*** Begin section ***
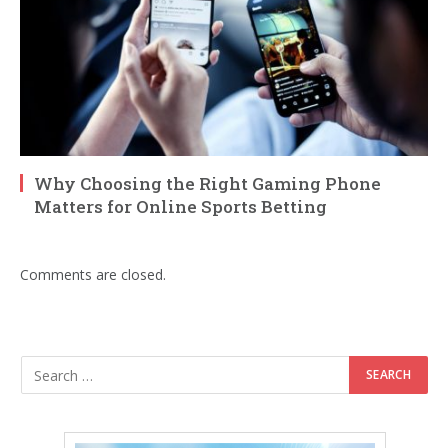
Why Choosing the Right Gaming Phone
Matters for Online Sports Betting
Comments are closed.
*** End section ***
• Exercise brief: Write out exactly the lines starting with the one that holds "Matters for Online Sports Betting" and running through the last line above.

• Finished exercise:
Matters for Online Sports Betting
Comments are closed.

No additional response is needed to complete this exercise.